Separately, the group has a chunky £2bn still tied up in value retail villages such as the 320,000 sq ft operation outside Kildare Town. Some €65m was spent expanding this before the pandemic shutdown, adding 200,000 sq ft to bring it to the same scale as the other eight retail village centres in the group.
These outlets sell discounted clothing and shoes and represent a good property investment for the right company. These do not, however, fit into Gagné’s so-called strategic vision, which is focused on “a core portfolio of prime urban estates”. Oddly, the centres are dispersed all over the place, in markets where Hammerson has no other existing operations, with two in Spain (Barcelona and Madrid), one in Brussels, one in Milan and two in Germany (Frankfurt and Munich).
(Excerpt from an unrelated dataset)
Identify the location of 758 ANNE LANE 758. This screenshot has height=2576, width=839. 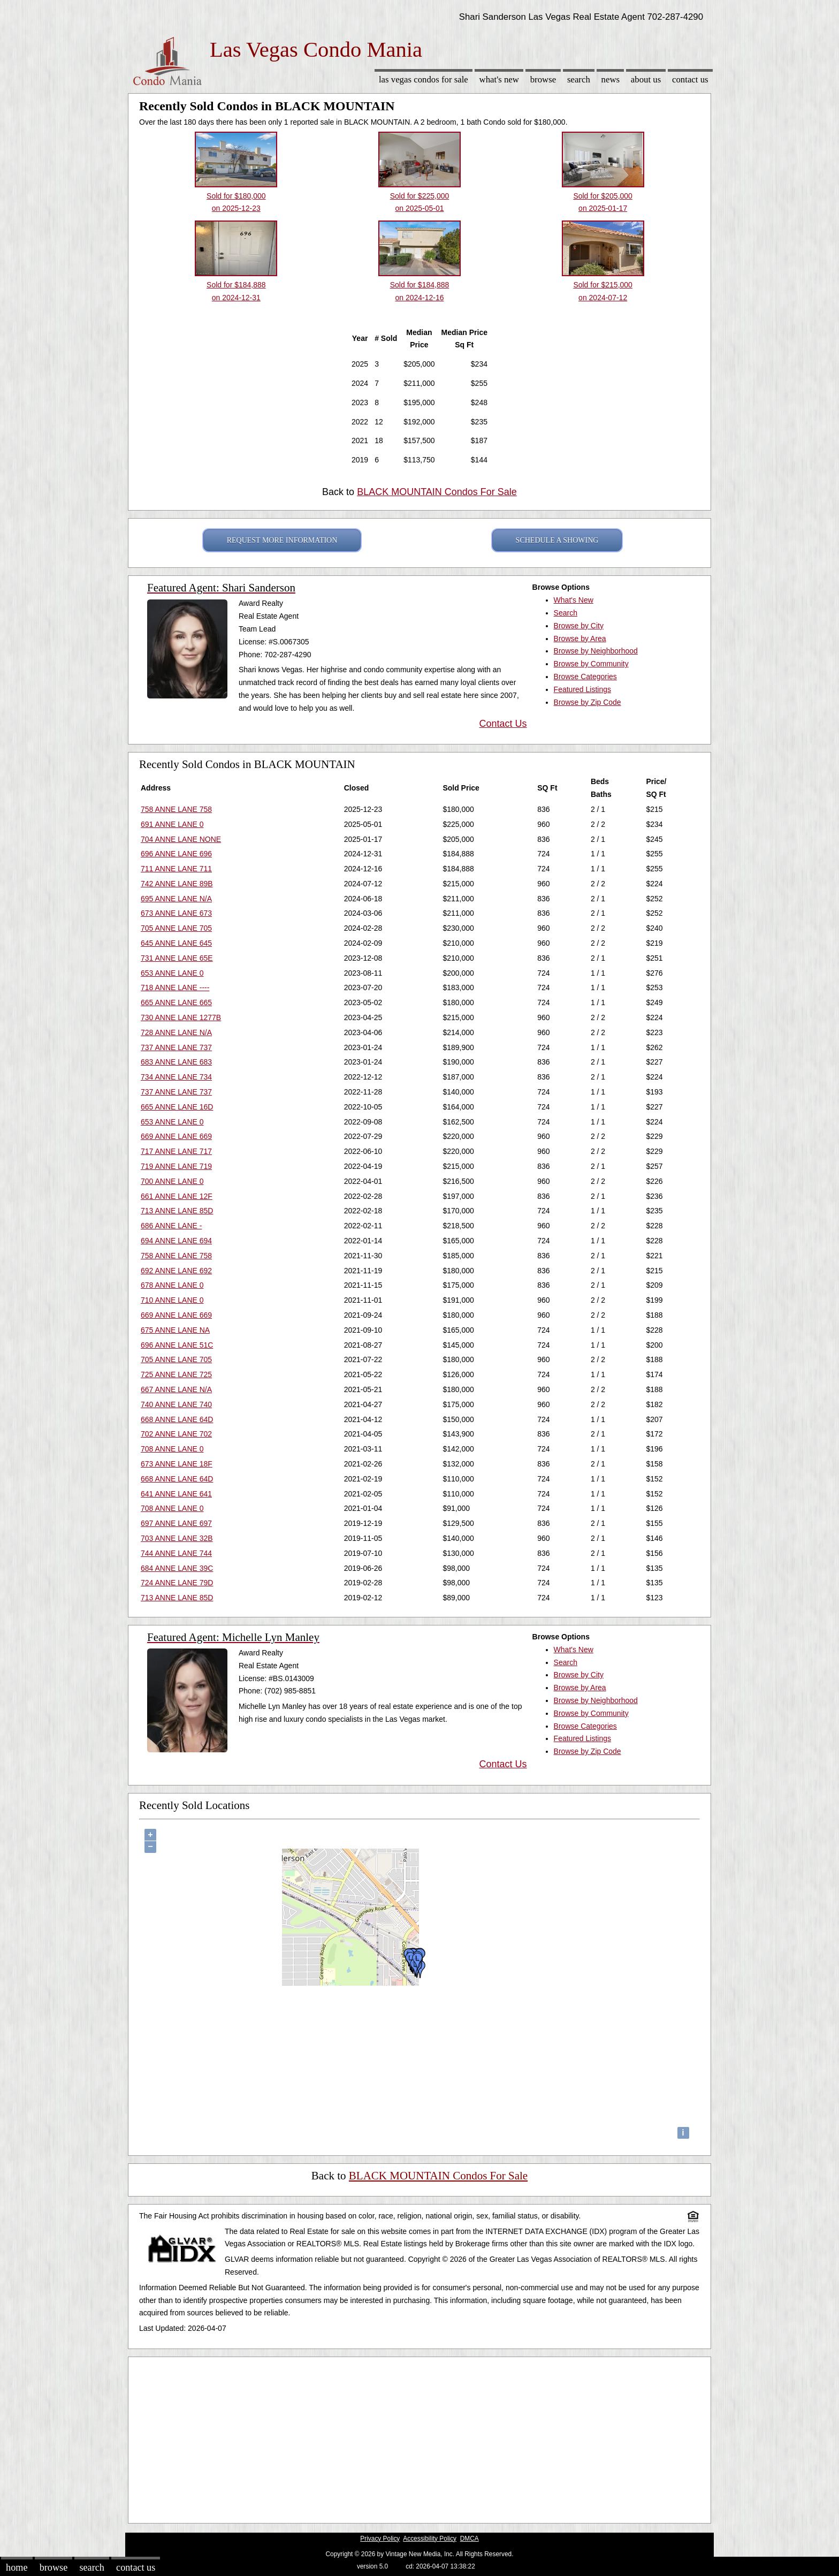 (176, 809).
As these cannot be described as prime urban estates, logically Gagné should sell them off and recycle this £2bn into growing Hammerson significantly in the UK and Ireland.
Hammerson has shopping centres across the UK, such as the giant Bullring in Birmingham (where Marks & Spencer has taken over the former Debenhams store), the Eastgate centre in Leeds, Highcross in Leicester, Cabot Circus in Bristol, the Croydon Centre and Brent Cross in London, the Oracle in Reading, Union Square in Aberdeen, and Westquay in Southampton. There are also four big centres in France but Dundrum is the biggest of them all.
When it comes to property, the standard rules of business – whereby income and profit are the key factors – do not really apply. Rather, it is all about property values. Nevertheless, Hammerson had gross rental income of £242m last year, resulting in an operating profit of £138m after all costs.
There was, however, a property writedown of £458m, which means that over the last two years £2bn has been written off the £8.3bn at which the property portfolio stood in 2019. Values have bottomed out and by the end of June this year Hammerson’s asset value per share had risen 2p to 62p – well over twice the current share price of 25p.
Given this disparity, the shares are clearly undervalued and look likely to go only one way as all of its centres are rapidly recovering, with sales running above 2019 levels.
The two big institutional shareholders in Hammerson – Lighthouse Capital and APG Asset Management – are each sitting on 22% of the equity. Morgan Stanley increased its holding in 2021 by just on 50% to 9% but had disposed of it all by May this year, while the giant BlackRock group has acquired a 6.5% stake. Following the likes of BlackRock is unlikely to be a bad strategy, particularly when investors can buy into Hammerson today at over a 50% asset discount.